Son’s evidence will go down as the admissible evidence in terms of the decision as reported in 2003 ALLJ 935. Further we may put reliance on AIR 2006 SC 302. Two witnesses came to the place of occurrence immediately after the incident had taken place, found the dead body and another injured in an unconscious state. They found the mothers of the two victims weeping and found two other injured witnesses there. One of them related the entire incident including the role played by the accused. The evidence of the two witnesses who came after the incident, heard all about the incident is admissible under Section 6 of the Evidence Act. Here, soon after the incident, PW-2, PW-4, PW-5 and PW-6 hearing the halla rushed to the place of the occurrence and heard from PW-1, wife of the deceased, about the incident and deposed in the Court in such a manner that left no room for doubting the genuineness of their statements. 25. The points of argument raised by the learned lawyer of the accused persons do not go to the root of the case and do not appear to be such as may help the appellants in any manner whatsoever.
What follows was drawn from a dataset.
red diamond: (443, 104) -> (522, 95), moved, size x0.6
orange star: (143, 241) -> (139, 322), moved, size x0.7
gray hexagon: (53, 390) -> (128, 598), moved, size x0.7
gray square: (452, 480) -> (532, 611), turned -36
The delay in lodging the FIR does not appear to be fatal in view of the evidence available on record. Therefore, considering the gravity of the offence and the age of the appellant quantum of punishment imposed, I am of the opinion that there is no scope to give any benefit of doubt to the accused persons i.e. the appellants and the findings of the learned trial Judge appears to be correct. Accordingly, I do not find any merit in the appeal and the same stands dismissed. Upon appropriate Application(s) being made, urgent Photostat Certified copy of this Judgment, be given/issued expeditiously subject to usual terms and conditions.